INBORN TALENT
Simon Karczmar, who in the second half of his life returned to his real vocation – creating art – chose (or maybe simply felt an inner urge) to create naïve art. This is especially surprising knowing that in his early years he studied at the Warsaw School of Fine Arts and even at l‘Ecole des Beaux Arts in Paris.
Karczmar resumed his artistic career in 1959 at the age of 56, after developing an allergy to fur which prevented him from working any longer in the fur industry. His wife bought him some brushes and paint and he devoted his time to painting his childhood world in the shtetl of Juvenishki where he used to spend his summer holidays with his grandparents.
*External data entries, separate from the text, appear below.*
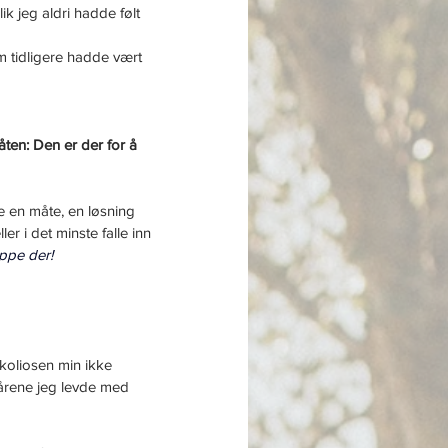
lik jeg aldri hadde følt 
m tidligere hadde vært 
ten: Den er der for å 
e en måte, en løsning 
er i det minste falle inn 
ppe der!
koliosen min ikke 
 årene jeg levde med 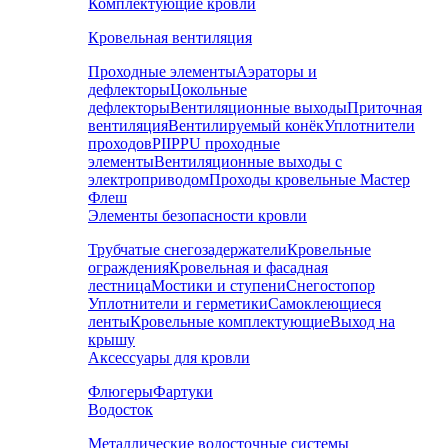
Комплектующие кровли
Кровельная вентиляция
Проходные элементы
Аэраторы и
дефлекторы
Цокольные
дефлекторы
Вентиляционные выходы
Приточная
вентиляция
Вентилируемый конёк
Уплотнители
проходов
PIIPPU проходные
элементы
Вентиляционные выходы с
электроприводом
Проходы кровельные Мастер
Флеш
Элементы безопасности кровли
Трубчатые снегозадержатели
Кровельные
ограждения
Кровельная и фасадная
лестница
Мостики и ступени
Снегостопор
Уплотнители и герметики
Самоклеющиеся
ленты
Кровельные комплектующие
Выход на
крышу
Аксессуары для кровли
Флюгеры
Фартуки
Водосток
Металлические водосточные системы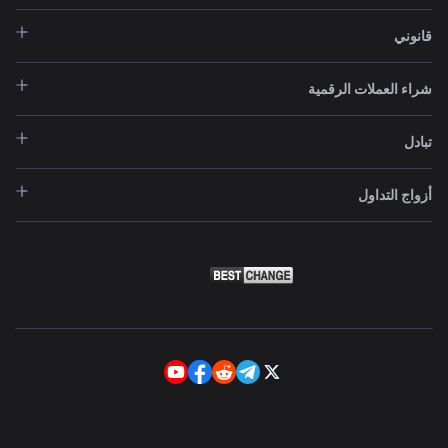
قانوني
شراء العملات الرقمية
تبادل
أزواج التداول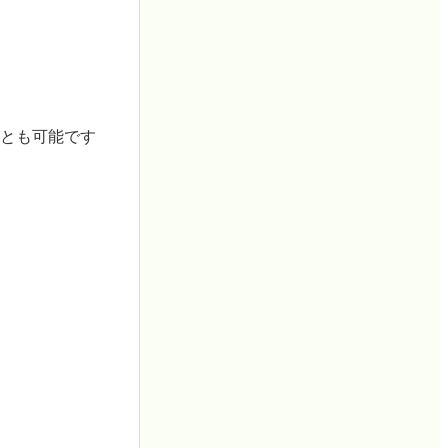
ることも可能です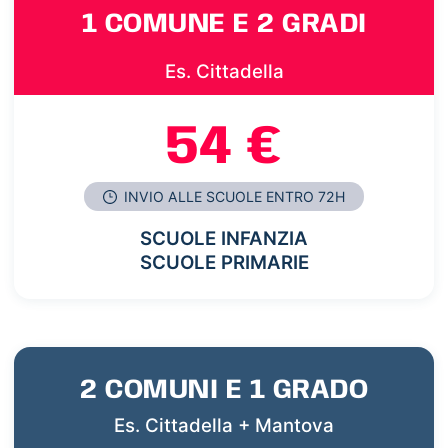
1 COMUNE E 2 GRADI
Es. Cittadella
54 €
INVIO ALLE SCUOLE ENTRO 72H
SCUOLE INFANZIA
SCUOLE PRIMARIE
2 COMUNI E 1 GRADO
Es. Cittadella + Mantova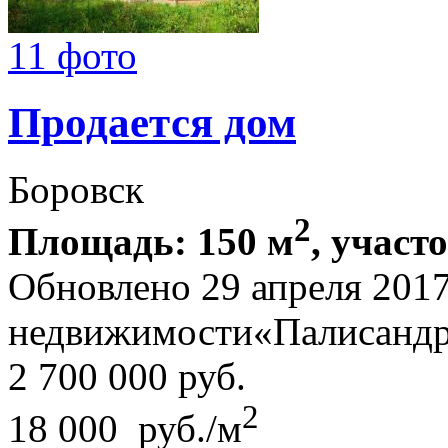
11 фото
Продается дом
Боровск
2
Площадь: 150 м
, участ
Обновлено 29 апреля 201
недвижимости«Палисандр
2 700 000
руб.
2
18 000 руб./м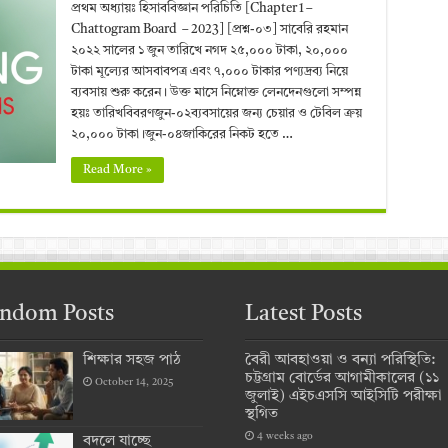
প্রথম অধ্যায়ঃ হিসাববিজ্ঞান পরিচিতি [Chapter 1 –
Chattogram Board – 2023] [প্রশ্ন-০৩] সাবেরি রহমান
২০২২ সালের ১ জুন তারিখে নগদ ২৫,০০০ টাকা, ২০,০০০
টাকা মূল্যের আসবাবপত্র এবং ৭,০০০ টাকার পণ্যদ্রব্য নিয়ে
ব্যবসায় শুরু করেন। উক্ত মাসে নিম্নোক্ত লেনদেনগুলো সম্পন্ন
হয়ঃ তারিখবিবরণজুন-০২ব্যবসায়ের জন্য চেয়ার ও টেবিল ক্রয়
২০,০০০ টাকা।জুন-০৪জাকিরের নিকট হতে …
Read More »
ndom Posts
Latest Posts
শিক্ষার সহজ পাঠ
বৈরী আবহাওয়া ও বন্যা পরিস্থিতি:
চট্টগ্রাম বোর্ডের আগামীকালের (১১
October 14, 2025
জুলাই) এইচএসসি আইসিটি পরীক্ষা
স্থগিত
4 weeks ago
বদলে যাচ্ছে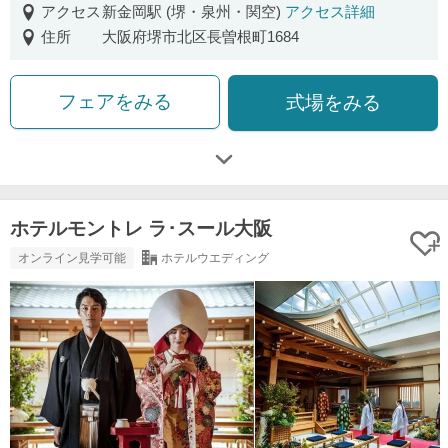
アクセス
新金岡駅 (堺・泉州・関空)
アクセス詳細
住所
大阪府堺市北区長曽根町1684
フェアをみる
式場をみる
ホテルモントレ ラ･スール大阪
オンライン見学可能
ホテルウエディング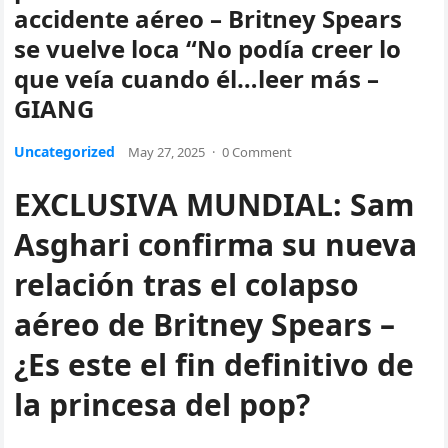
accidente aéreo – Britney Spears
se vuelve loca “No podía creer lo
que veía cuando él…leer más –
GIANG
Uncategorized
May 27, 2025
·
0 Comment
EXCLUSIVA MUNDIAL: Sam
Asghari confirma su nueva
relación tras el colapso
aéreo de Britney Spears –
¿Es este el fin definitivo de
la princesa del pop?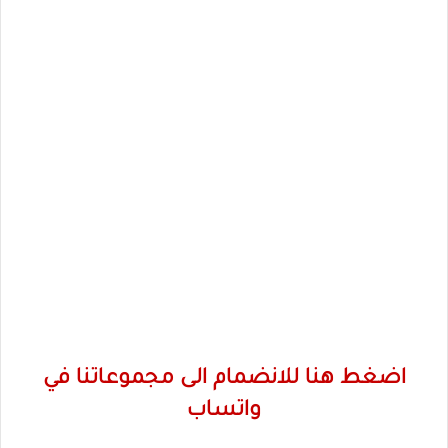
اضغط هنا للانضمام الى مجموعاتنا في
واتساب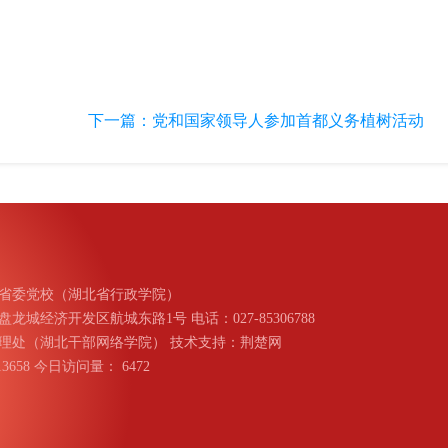
下一篇：
党和国家领导人参加首都义务植树活动
省委党校（湖北省行政学院）
城经济开发区航城东路1号 电话：027-85306788
理处（湖北干部网络学院） 技术支持：荆楚网
013658 今日访问量：
6472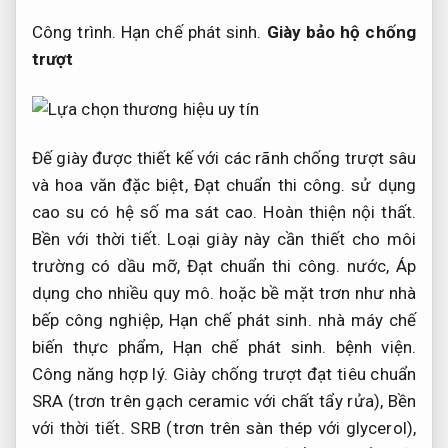
Công trình.
Hạn chế phát sinh.
Giày bảo hộ chống
trượt
Đế giày được thiết kế với các rãnh chống trượt sâu
và hoa văn đặc biệt,
Đạt chuẩn thi công.
sử dụng
cao su có hệ số ma sát cao.
Hoàn thiện nội thất.
Bền với thời tiết.
Loại giày này cần thiết cho môi
trường có dầu mỡ,
Đạt chuẩn thi công.
nước,
Áp
dụng cho nhiều quy mô.
hoặc bề mặt trơn như nhà
bếp công nghiệp,
Hạn chế phát sinh.
nhà máy chế
biến thực phẩm,
Hạn chế phát sinh.
bệnh viện.
Công năng hợp lý.
Giày chống trượt đạt tiêu chuẩn
SRA (trơn trên gạch ceramic với chất tẩy rửa),
Bền
với thời tiết.
SRB (trơn trên sàn thép với glycerol),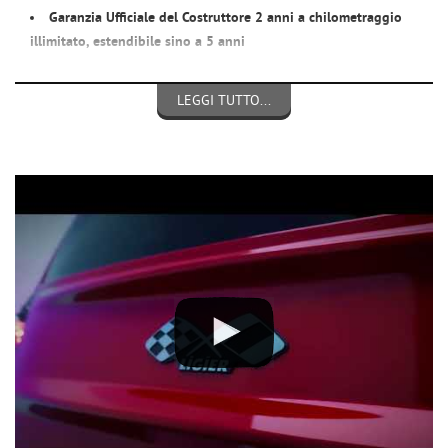
Garanzia Ufficiale del Costruttore 2 anni a chilometraggio
illimitato,
estendibile
sino a 5 anni
Si guida dai 14 anni e si può trasportare un passeggero dai 16
LEGGI TUTTO...
anni... è sufficiente avere il patentino del ciclomotore oppure la
nuova patente AM !!!
CONFORME ALLE NUOVE NORMATIVE EUROPEE
PIU' ROBUSTA >
peso complessivo aumentato
+20%
:
fino a
425kg
anzichè 350kg
PIU' SCATTANTE >
potenza massima aumentata
+50%
: fino a
6kw
anzichè 4kw
PIU' CONFORTEVOLE >
rumorosità motore
ridotta
(livello
sonoro rilevato in decibel), sia da fermo che in marcia
MENO INQUINANTE > emissioni allo scarico ridotte e rispetto
della nuova
normativa antinquinamento Euro5+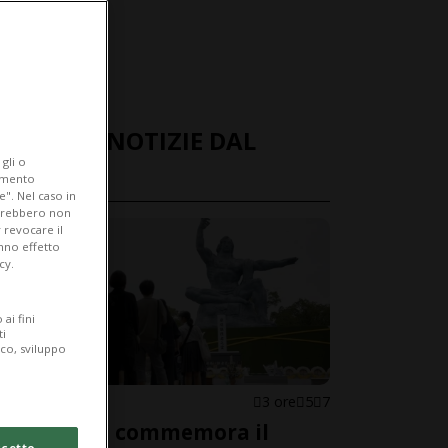
ULTIME NOTIZIE DAL
gli o
MONDO
iamento
e". Nel caso in
potrebbero non
 revocare il
anno effetto
cy.
ai fini
ti
ico, sviluppo
GIAPPONE
3 ore
5
7
Nagasaki commemora il
cetto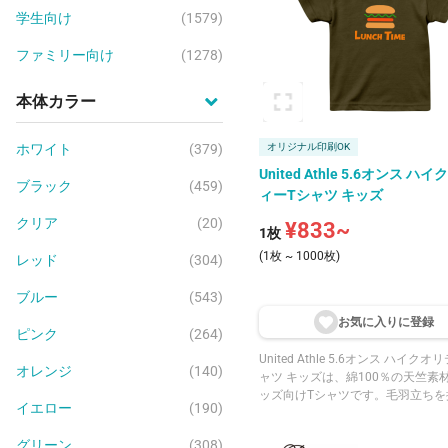
学生向け
(1579)
ファミリー向け
(1278)
本体カラー
ホワイト
(379)
オリジナル印刷OK
United Athle 5.6オンス ハ
ブラック
(459)
ィーTシャツ キッズ
クリア
(20)
¥833~
1枚
(1枚 ~ 1000枚)
レッド
(304)
ブルー
(543)
お気に入りに登
録
ピンク
(264)
United Athle 5.6オンス ハイク
オレンジ
(140)
ャツ キッズは、綿100％の天竺素
ッズ向けTシャツです。毛羽立ちを
イエロー
(190)
っかりとした生地で、よれにくく
耐久性が魅力です。襟はリブ仕様
グリーン
(308)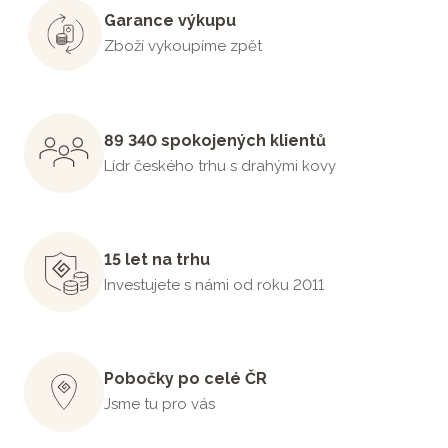
Garance výkupu
Zboží vykoupíme zpět
89 340 spokojených klientů
Lídr českého trhu s drahými kovy
15 let na trhu
Investujete s námi od roku 2011
Pobočky po celé ČR
Jsme tu pro vás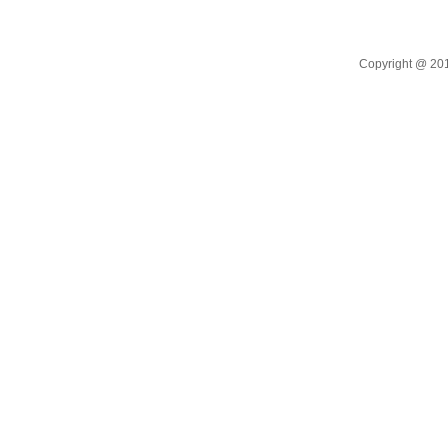
Copyright @ 2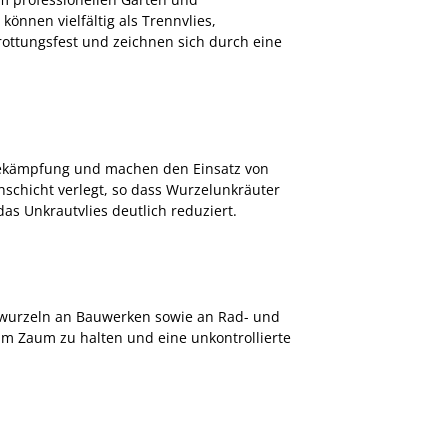
önnen vielfältig als Trennvlies,
rottungsfest und zeichnen sich durch eine
tbekämpfung und machen den Einsatz von
schicht verlegt, so dass Wurzelunkräuter
as Unkrautvlies deutlich reduziert.
mwurzeln an Bauwerken sowie an Rad- und
m Zaum zu halten und eine unkontrollierte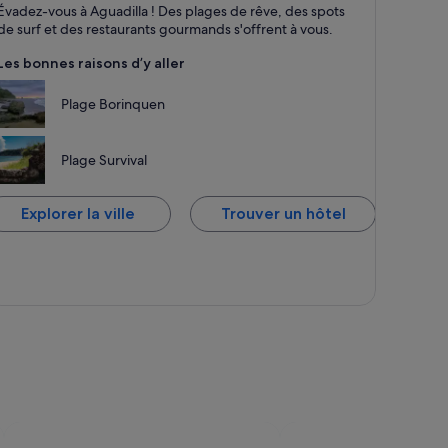
guadilla
Évadez-vous à Aguadilla ! Des plages de rêve, des spots
stauration, Plages et Familial
de surf et des restaurants gourmands s'offrent à vous.
Les bonnes raisons d’y aller
Plage Borinquen
Plage Survival
Explorer la ville
Trouver un hôtel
Simon Karczmar – a primitivist according to himself – has a perfect sense of the laws of composition: even though he ignores perspective, he is still capable of keeping the right proportions of objects or harmony between the figures that he portrays in his works of a chosen size. The life in a shtetl portrayed by the artist can become a perfect source of historical studies into Jewish customs, which reveals to us the life that existed in Juvenishki more than a 100 years ago. A similar open approach to the surrounding world is characteristic of the artist’s works portraying life in his new home – the artists’ colony in Safed, Israel, where he moved to in 1962. Only here a market place is not surrounded by small shtetl houses but by buildings of several storeys made of sandstone and the market stands are rife with ripe fruit.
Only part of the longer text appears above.